誰にも気づかれないように、隠し続ける毎日。



夏だったら、伸也さんにバレていたかもしれない。



でも、もう雪の降る季節。


だから、バレないようにすることは簡単だった。



カミソリを握り始めてから、ご飯も食べれるようになり、眠りにもつくことが出来る。



伸也さんは、そのことはすごく喜んでくれた。



「もうそろそろ、大丈夫そうだな」と言って私の頭を撫でてくれる。



あの日から、こうしていれば良かったんだ。



そうすれば、好きな人を傷つけることも、大切な仲間を傷つけることもなかった。



「亜美、お前テスト近いんだろ?勉強してんのか?」


仕事に行く用意をしている伸也さんが、突然学校の話をしだした。



「うーん。
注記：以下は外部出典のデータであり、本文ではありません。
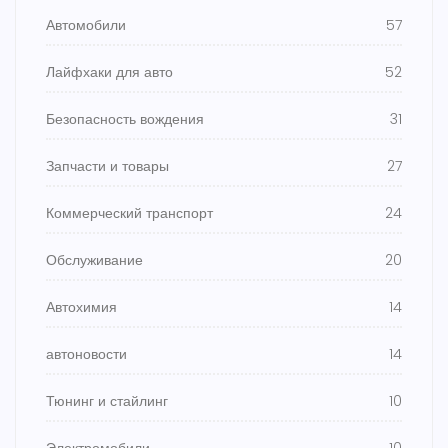
Автомобили
57
Лайфхаки для авто
52
Безопасность вождения
31
Запчасти и товары
27
Коммерческий транспорт
24
Обслуживание
20
Автохимия
14
автоновости
14
Тюнинг и стайлинг
10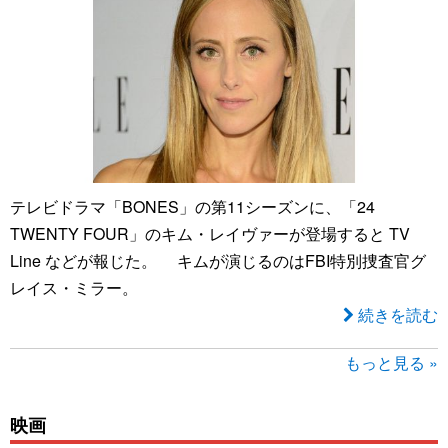
テレビドラマ「BONES」の第11シーズンに、「24
TWENTY FOUR」のキム・レイヴァーが登場すると TV
Line などが報じた。 キムが演じるのはFBI特別捜査官グ
レイス・ミラー。
続きを読む
もっと見る »
映画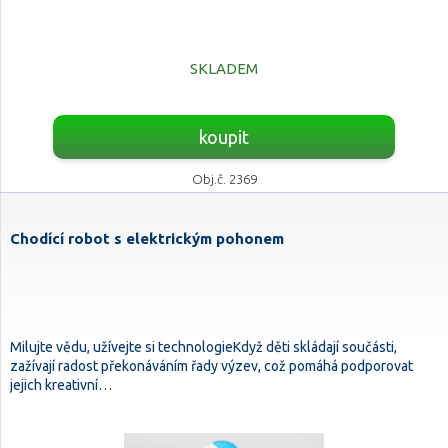
SKLADEM
koupit
Obj.č. 2369
Chodící robot s elektrickým pohonem
Milujte vědu, užívejte si technologieKdyž děti skládají součásti,
zažívají radost překonáváním řady výzev, což pomáhá podporovat
jejich kreativní…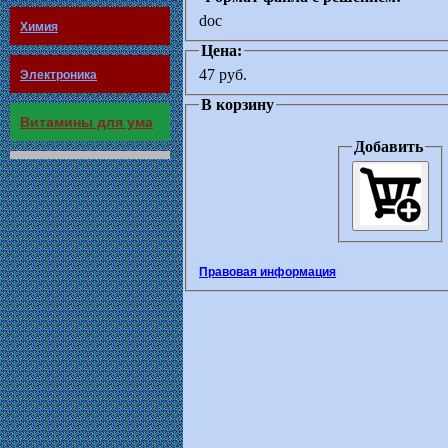
doc
Химия
Цена:
47 руб.
Электроника
В корзину
Витамины для ума
Добавить
Правовая информация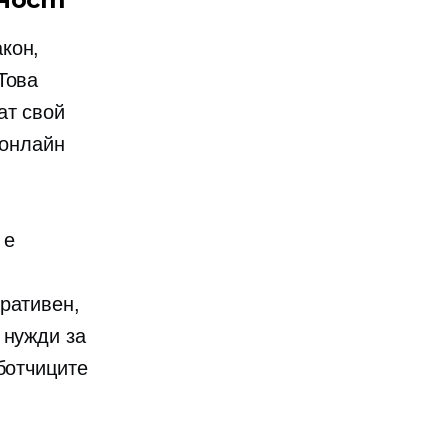
кон,
Това
ат свой
 онлайн
 е
ративен,
 нужди за
ботчиците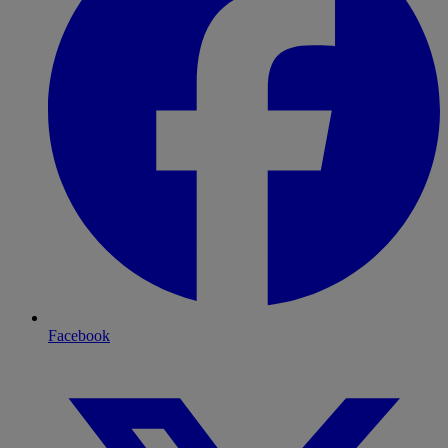
Facebook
頭のいい学校じゃないから勉強しなくても大丈夫」



「お前、バカそうに見えて出来るらしいもんな」



「はっ?何それ?」



「俺の思いを伝えただけだ」



「そんなもん伝えなくていいし」



「行ってくるわ」



キレかけている私の頭をクシャクシャとして部屋を出て行った。



そんなことするの反則だし。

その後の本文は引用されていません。